A Novel Unsupervised Structural Attack and Defense for Graph Classification

Graph Neural Networks (GNNs) have proven highly effective for graph classification across diverse fields such as social networks, bioinformatics, and finance, due to their capability to learn complex graph structures. However, despite their success, GNNs remain vulnerable to adversarial attacks that can significantly degrade their classification accuracy. Existing adversarial attack strategies primarily rely on label information to guide the attacks, which limits their applicability in scenarios where such information is scarce or unavailable. This paper introduces an innovative unsupervised attack method for graph classification, which operates without relying on label information, thereby enhancing its applicability in a broad range of scenarios. Specifically, our method first leverages a graph contrastive learning loss to learn high-quality graph embeddings by comparing different stochastic augmented views of the graphs. To effectively perturb the graphs, we then introduce an implicit estimator that measures the impact of various modifications on graph structures. The proposed strategy identifies and flips edges with the top-K highest scores, determined by the estimator, to maximize the degradation of the model’s performance. In addition, to defend against such attack, we propose a lightweight regularization-based defense mechanism that is specifically tailored to mitigate the structural perturbations introduced by our attack strategy. It enhances model robustness by enforcing embedding consistency and edge-level smoothness during training.
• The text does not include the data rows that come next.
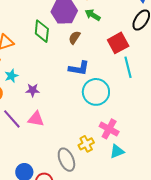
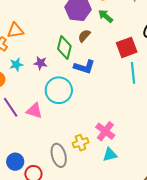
green diamond: (42, 31) -> (64, 48), moved
purple star: (33, 90) -> (40, 63), moved
cyan circle: (96, 92) -> (59, 90), moved

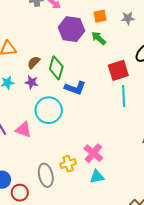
brown semicircle: (84, 36) -> (34, 62), moved

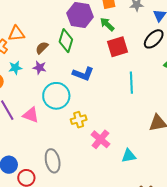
green diamond: (56, 68) -> (66, 41), moved
red square: (118, 70) -> (118, 47), moved
yellow cross: (68, 164) -> (79, 120), moved
cyan triangle: (97, 177) -> (129, 156), moved

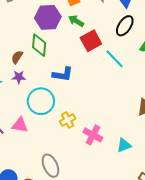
cyan line: (131, 83) -> (115, 59), moved, turned -30

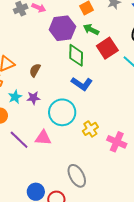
green diamond: (39, 45) -> (76, 55), moved
blue L-shape: (63, 74) -> (82, 84), turned 30
purple star: (19, 77) -> (33, 98), moved

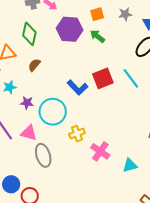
red square: (107, 48) -> (103, 78), moved
green diamond: (76, 55) -> (29, 34), moved
purple star: (33, 98) -> (27, 103), moved
gray ellipse: (77, 176) -> (43, 155), moved

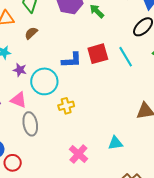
blue L-shape: (78, 88) -> (72, 60), turned -55
pink cross: (100, 151) -> (78, 154), moved

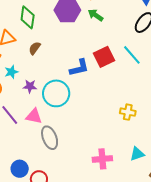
yellow cross: (66, 106) -> (128, 112), moved, turned 35
cyan triangle: (115, 143) -> (137, 154), moved
pink cross: (78, 154) -> (102, 159), turned -36

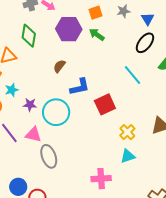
brown semicircle: (35, 48) -> (59, 66), moved
red square: (104, 57) -> (105, 104), moved
yellow cross: (128, 112) -> (127, 132), turned 35
cyan triangle: (137, 154) -> (128, 156), moved

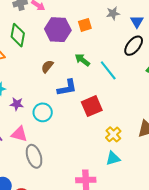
orange square: (95, 13) -> (85, 25), moved
green arrow: (97, 35) -> (82, 60), moved
cyan line: (132, 75) -> (108, 70), moved
cyan circle: (56, 112) -> (43, 112), size x0.7

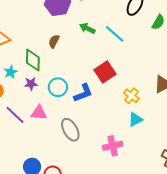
green diamond: (18, 35) -> (33, 60), moved
blue L-shape: (67, 88) -> (83, 93), moved
gray ellipse: (34, 156) -> (70, 130), moved

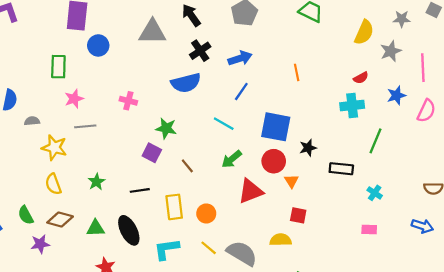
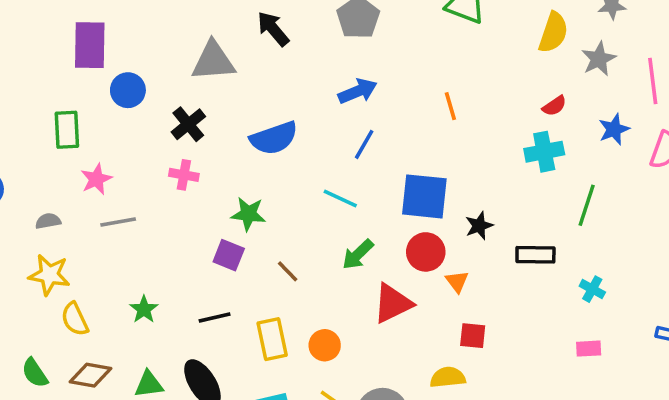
black cross: (200, 51) -> (188, 124), moved
gray semicircle: (32, 121) -> (48, 221), moved
yellow star: (54, 148) -> (49, 275), moved

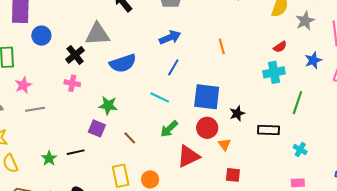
gray triangle: (213, 61) -> (97, 34), moved
black line: (215, 317) -> (76, 152), moved

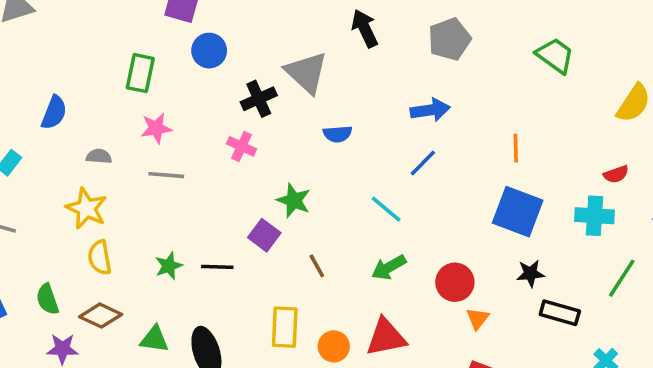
gray triangle: (97, 34) -> (307, 73), turned 32
blue semicircle: (123, 63) -> (338, 134), size x0.6
blue square: (207, 97) -> (518, 212), moved
black star: (237, 113) -> (530, 273), moved
red triangle: (188, 156) -> (386, 337), moved

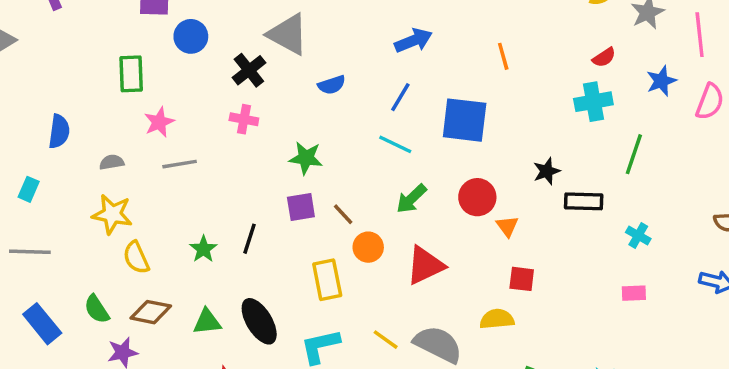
blue line: (423, 163) -> (400, 97), moved
blue square: (518, 212) -> (465, 120), moved
purple square: (264, 235) -> (301, 207), moved, turned -32
black line: (217, 267) -> (249, 239), turned -60
orange circle: (334, 346) -> (368, 247), moved

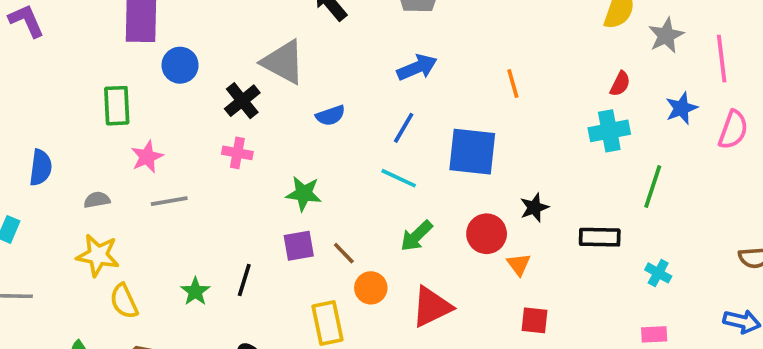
red semicircle: (604, 57) -> (620, 84), turned -30
black star: (547, 171) -> (534, 208), moved

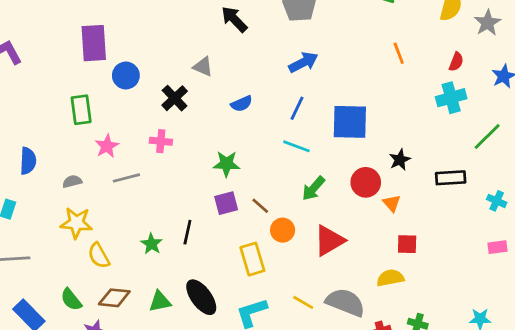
gray triangle: (283, 62) -> (203, 67), size x0.6
orange line: (513, 83) -> (399, 53), moved
pink cross: (237, 153) -> (161, 141), moved
green line: (653, 186) -> (487, 137), turned 32

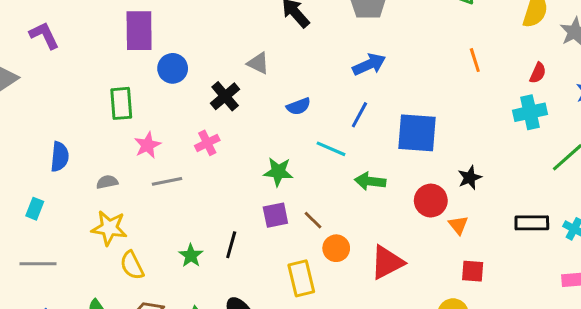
pink cross: (161, 141) -> (207, 143), turned -35
cyan line: (296, 146) -> (331, 149), moved
black rectangle: (451, 178) -> (532, 223), moved
green arrow: (313, 188) -> (370, 181), moved, turned 52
We conduct experiments on six public TU graph classification datasets: NCI1, NCI109, Mutagenicity, ENZYMES, COLLAB, and DBLP_v1, to evaluate the effectiveness of our attack and defense strategies. Under an attack budget of 3, the maximum reduction in model accuracy reaches 6.67% on the Graph Convolutional Network (GCN) and 11.67% on the Graph Attention Network (GAT) across different datasets, indicating that our unsupervised method induces degradation comparable to state-of-the-art supervised attacks. Meanwhile, our defense achieves the highest accuracy recovery of 3.89% (GCN) and 5.00% (GAT), demonstrating improved robustness against structural perturbations.